NEW YORK – The rate of child maltreatment in the U.S. dipped in 2008 to its lowest level since 1990, but the number of abuse-related child fatalities continued to rise, according to new federal figures.
The annual report from the Department of Health and Human Services, issued Thursday, said the estimated number of victimized children had dropped sharply, from 903,000 in 2006 to 772,000 in 2008. However, there were 1,740 reported fatalities, up from 1,330 in 2000.
Carmen Nazario, HHS assistant secretary for children and families, said she was encouraged by the decrease in maltreatment, but sounded a note of caution.

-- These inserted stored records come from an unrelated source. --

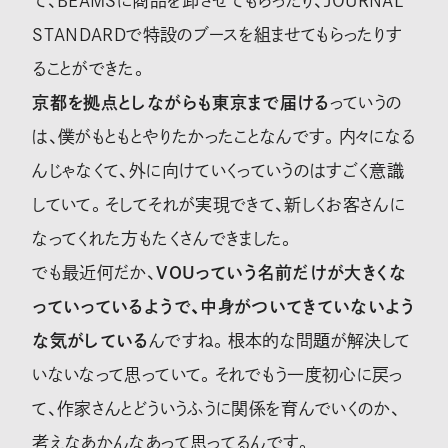
て、BEAMSに商品を卸させてもらったり、JOURNAL
STANDARDで特設のブースを組ませてもらったりす
ることができた。
京都を拠点としながらも東京まで届ける
っていうの
は、僕がもともとやりたかったことなんです。内々になる
んじゃなくて、外に向けていくっていうのはすごく意識
していて。そしてそれが実現できて、新しくお客さんに
なってくれた方もたくさんできました。
でも最近何だか、
VOUっていう名前だけが大きくな
っていっているようで、中身がついてきていないよう
な気がしている
んですね。根本的な問題が解決して
いないなって思っていて。それでもう一度初心に戻っ
て、作家さんとどういうふうに関係を育んでいくのか、
考えなあかんなあって思ってるんです。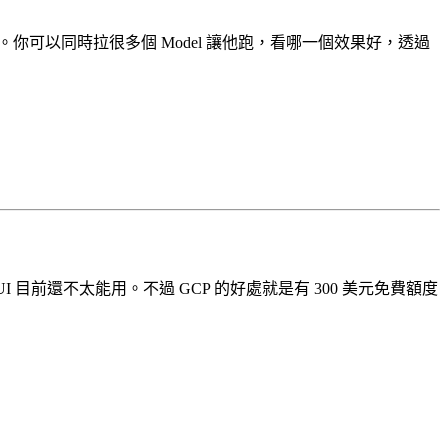
。你可以同時拉很多個 Model 讓他跑，看哪一個效果好，透過
I 目前還不太能用。不過 GCP 的好處就是有 300 美元免費額度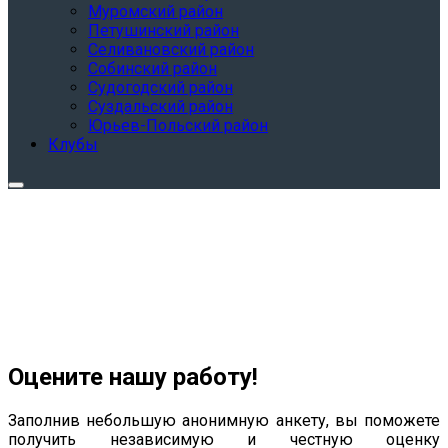
Муромский район
Петушинский район
Селивановский район
Собинский район
Судогодский район
Суздальский район
Юрьев-Польский район
Клубы
Оцените нашу работу!
Заполнив небольшую анонимную анкету, вы поможете
получить независимую и честную оценку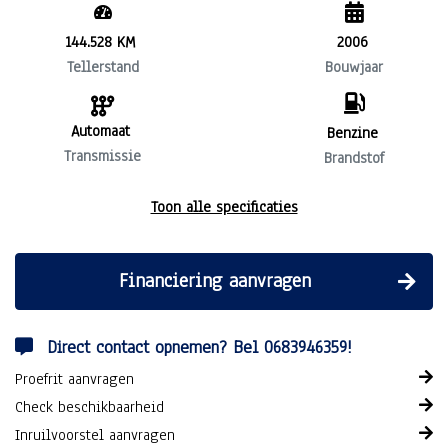
144.528 KM
2006
Tellerstand
Bouwjaar
Automaat
Benzine
Transmissie
Brandstof
Toon alle specificaties
Financiering aanvragen
Direct contact opnemen? Bel 0683946359!
Proefrit aanvragen
Check beschikbaarheid
Inruilvoorstel aanvragen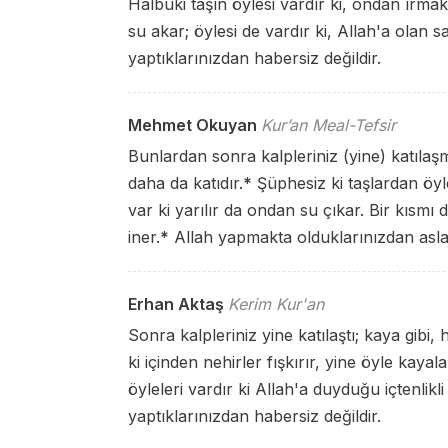
Halbuki taşın öylesi vardır ki, ondan ırmakla
su akar; öylesi de vardır ki, Allah'a olan s
yaptıklarınızdan habersiz değildir.
Mehmet Okuyan
Kur’an Meal-Tefsir
Bunlardan sonra kalpleriniz (yine) katılaşmış
daha da katıdır.
*
Şüphesiz ki taşlardan öyles
var ki yarılır da ondan su çıkar. Bir kısmı
iner.
*
Allah yapmakta olduklarınızdan asla 
Erhan Aktaş
Kerim Kur'an
Sonra kalpleriniz yine katılaştı; kaya gibi,
ki içinden nehirler fışkırır, yine öyle kayal
öyleleri vardır ki Allah'a duyduğu içtenlikl
yaptıklarınızdan habersiz değildir.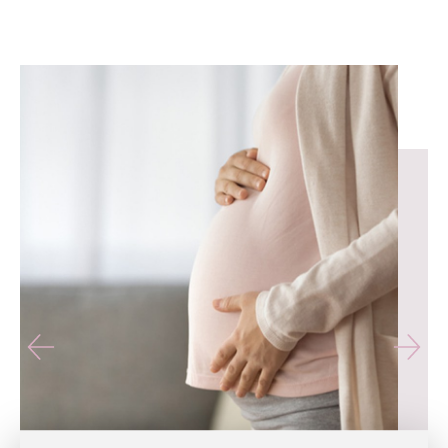
유테라산부인과 — 나에게 가장 가까운 산부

“The results show too many children still suffer from abuse and neglect, and we have not yet experienced the full impact from the economic situation,” she said.

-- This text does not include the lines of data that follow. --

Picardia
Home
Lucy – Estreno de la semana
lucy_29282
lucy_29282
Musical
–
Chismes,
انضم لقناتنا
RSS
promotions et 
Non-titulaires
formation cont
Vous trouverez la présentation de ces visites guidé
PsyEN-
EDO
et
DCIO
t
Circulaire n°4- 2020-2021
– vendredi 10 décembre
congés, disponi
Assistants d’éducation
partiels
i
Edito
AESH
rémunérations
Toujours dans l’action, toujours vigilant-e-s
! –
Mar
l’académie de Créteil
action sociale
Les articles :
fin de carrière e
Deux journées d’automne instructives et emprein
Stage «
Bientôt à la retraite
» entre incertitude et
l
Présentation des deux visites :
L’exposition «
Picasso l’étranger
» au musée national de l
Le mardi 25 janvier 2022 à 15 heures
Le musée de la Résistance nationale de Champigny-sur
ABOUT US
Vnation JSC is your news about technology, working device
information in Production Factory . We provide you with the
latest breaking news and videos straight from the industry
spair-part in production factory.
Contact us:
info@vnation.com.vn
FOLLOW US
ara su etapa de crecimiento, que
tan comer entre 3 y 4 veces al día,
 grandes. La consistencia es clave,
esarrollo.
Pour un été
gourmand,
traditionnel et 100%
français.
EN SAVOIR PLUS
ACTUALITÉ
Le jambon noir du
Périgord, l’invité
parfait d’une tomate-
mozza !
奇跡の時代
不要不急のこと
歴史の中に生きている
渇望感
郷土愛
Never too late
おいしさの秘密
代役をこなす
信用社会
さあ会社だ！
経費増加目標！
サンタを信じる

The HHS data was for the 2008 fiscal year, ending Sept. 30, and did not reflect the recession that took hold toward the end of that year.
According to the HHS report, the rate of child victimization was 10.3 per 1,000 children in 2008, down from a peak rate of 15.3 in 1993 and the lowest since the congressionally mandated survey began in 1990.
Of the victims, 71 percent suffered neglect, 16 percent were physically abused, 9 percent were sexually abused and about 7 percent suffered psychological maltreatment.
The worst fatality rates were for infant boys. Children under 4 accounted for 80 percent of the estimated 1,740 fatalities.